Sitting at the solemn and oddly regimented memorial ceremony
at the Hiroshima Peace Park, the eye goes past the memorial
cenotaph and peace flame to a point in the cloudy sky about
600 metres above the city – where, on that morning
back in August 1945, Little Boy exploded.
Tomiko Matsumoto was at the morning assembly out in her
schoolyard, 1.3 km from ground zero. She was turned away
from the lightning blast in the sky and the terrible wind
that followed. Her entire back was charred, but she survived,
to become one of the Hibakusha – living testimony
to the horrors of nuclear weaponisation.
Those of Tomiko’s friends who were facing the blast
had their eyes melt and innards explode. They joined the
ranks of the 150,000 citizens who died within the year.
“All the houses were down. There was no road to walk
on,” Tomiko recalls. “There were corpses and
flies everywhere, and the smell of blood, pus and excreta.”
Tomiko’s mother and three-year-old brother died in
the blast. Nothing is known of her other, five-year-old
brother. Her father, who was two kilometres away from ground
zero, received a heavy dose of radiation from the black
rain that fell on him. Within a month he was bedridden;
in 1948, he took his own life.
The testimony of one Hibakusha, multiplied a million and more
times over, would be the minimum of Southasia’s
suffering following a nuclear conflagration here. The mindset
of the Indian and Pakistani military, shielded by geostrategic
and ultra-nationalist considerations, would be no different
than the cold calculations made by the Target Committee
at Los Alamos, meeting on 10-11 May 1945. Just as alternative
strategies were made to target Nagasaki, Kokura, Yokohama
and Hiroshima, the Subcontinent’s nuclear-strike planners
would have considered cities near and far, large and small –
Jalandhar, Hyderabad (Sindh), Nawabshah, Karachi, New Delhi,
Bombay, Bhopal, Multan. Amritsar and Lahore would not
likely be targets, due to the fallout that would radiate
from cities so close to each other and to the border.

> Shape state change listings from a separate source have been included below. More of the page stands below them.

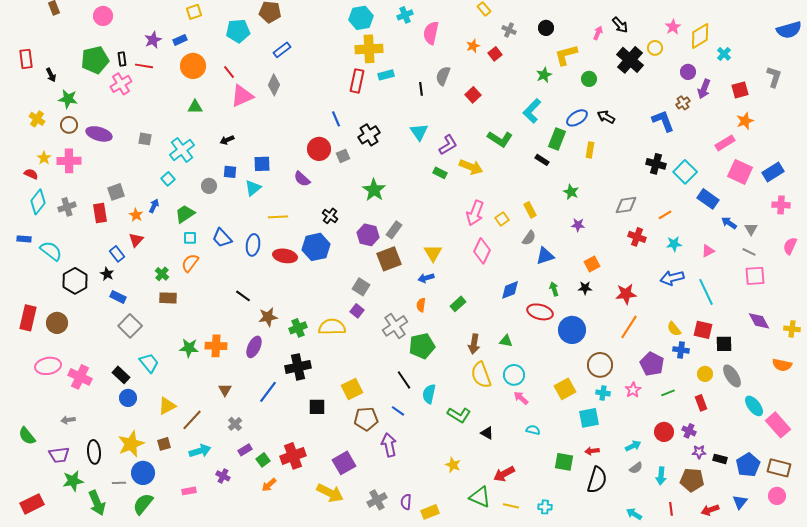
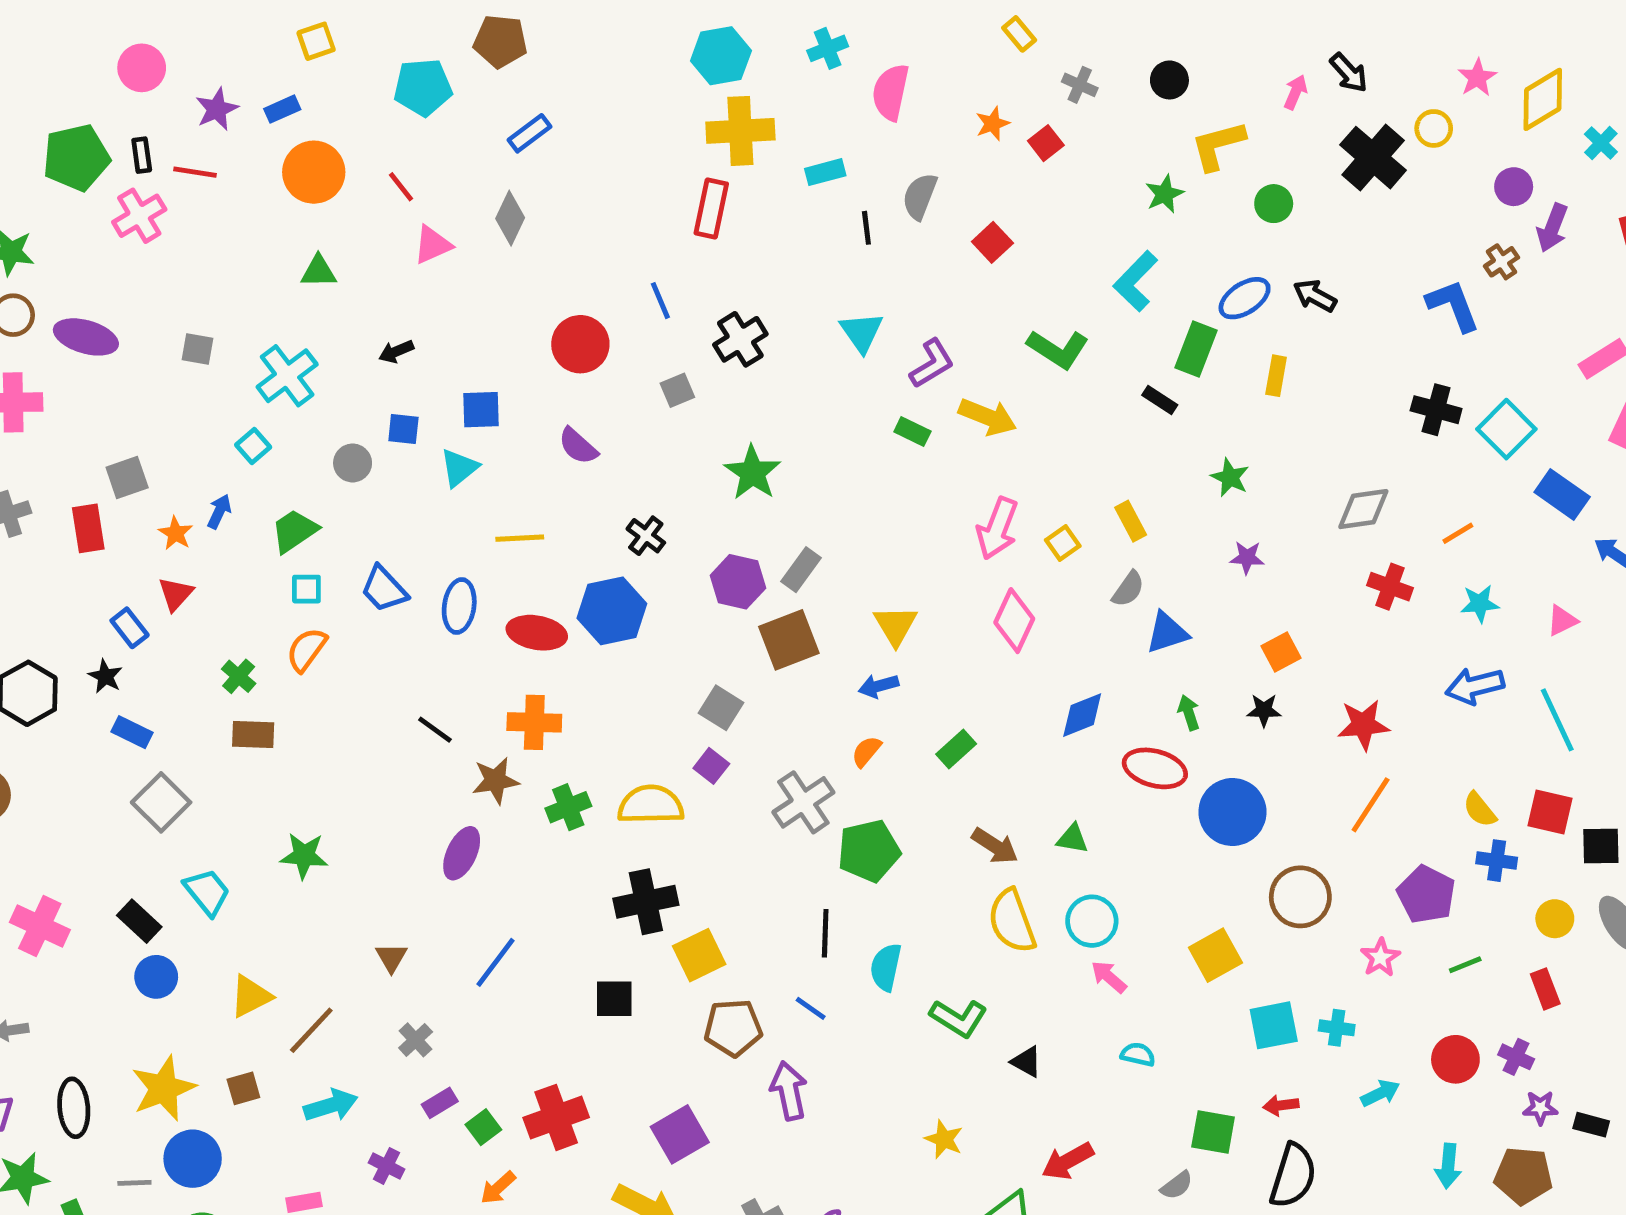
pink circle: (103, 16) -> (142, 68), moved
cyan rectangle: (386, 75) -> (825, 172), moved
pink triangle: (242, 96) -> (433, 245), size x0.7
red circle: (319, 149) -> (580, 344), moved
orange semicircle: (421, 305) -> (866, 751), turned 32
brown arrow: (474, 344) -> (995, 846), turned -66
orange cross: (216, 346) -> (534, 722), moved
black cross: (298, 367) -> (646, 902), moved
black line: (404, 380) -> (825, 933), turned 36
cyan cross: (603, 393) -> (1337, 1028), moved
gray semicircle: (636, 468) -> (1177, 1185), moved

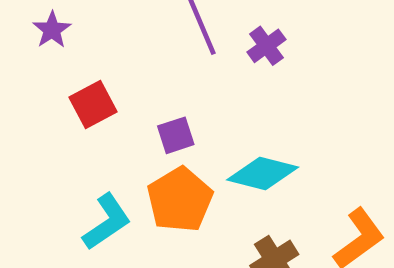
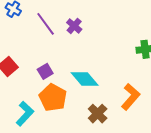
cyan diamond: (263, 174) -> (85, 79), turned 48

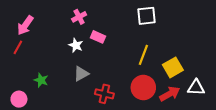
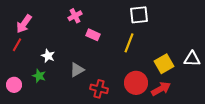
white star: (76, 45) -> (48, 56), moved
yellow line: (143, 55) -> (129, 43), moved
white triangle: (196, 87) -> (192, 59), moved
pink circle: (19, 99) -> (14, 85), moved

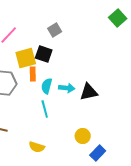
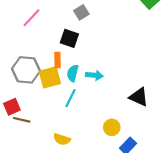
yellow square: (26, 58) -> (50, 77), moved
black triangle: (89, 92) -> (139, 97), moved, turned 36
cyan line: (45, 109) -> (71, 98), turned 42

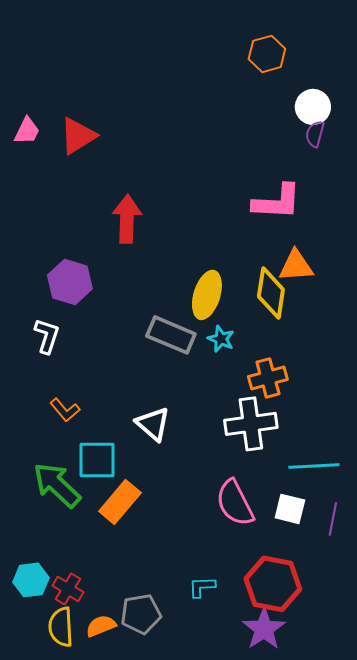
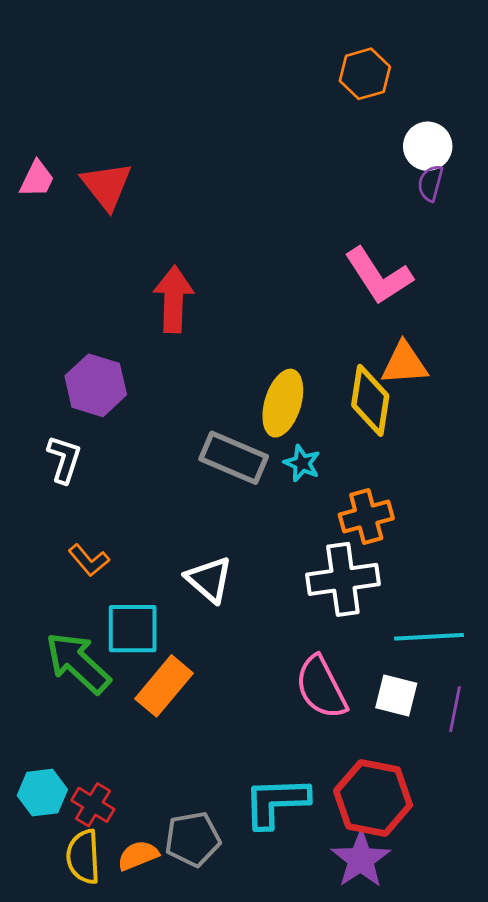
red triangle: (78, 136) -> (107, 186), turned -36
pink L-shape: (277, 202) -> (378, 276), turned 54
cyan L-shape: (202, 587) -> (276, 802), size x1.8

The possible effects of nuclear war on New Delhi or Bombay
have long been laid down by scientists. In a paper
published in June 1998, the physicist M V Ramana suggested
that even the detonation of a “very small” nuclear
weapon over the Fort area in Bombay would flatten the downtown
area from Victoria Terminus to Colaba. Exposure would also
instantly kill anyone who happened to be within a 150-square-mile
radius of Greater Bombay – conservatively, at least
300,000 people. Wrote Ramana, back in 1998: “The only
guarantee that such a tragedy would never occur is complete
elimination of nuclear weapons, both from the region and
from the world, and the means to manufacture them.”
But in Pakistan and India, those who speak against the
nuclear-weapons race are now considered romantics. But the
fact is that most anti-nuke-wallahs of the pre-1998
Pokhran and Chagai era turned out to have wobbly
knees. The marriage of ultra-conservatism with nuclear nationalism
made it difficult to fight the tide, and an anti-nuclear
mass movement failed to spark because there were so few
to give it leadership.
Two days after the Hiroshima bombing, Albert Camus wrote
an editorial in the French newspaper Combat: “Mechanised
civilisation has just reached the ultimate stage of barbarism.
In a near future, we will have to choose between mass suicide
and intelligent use of scientific conquests. This can no
longer be simply a prayer; it must become an order which
goes upward from the peoples to the governments, an order
to make a definitive choice between hell and reason.”
When the people of Southasia, in whichever region or country,
are able to be heard by the governments in New Delhi and
Islamabad to pull back from hell in the name of reason,
then we will have finally achieved civilisation.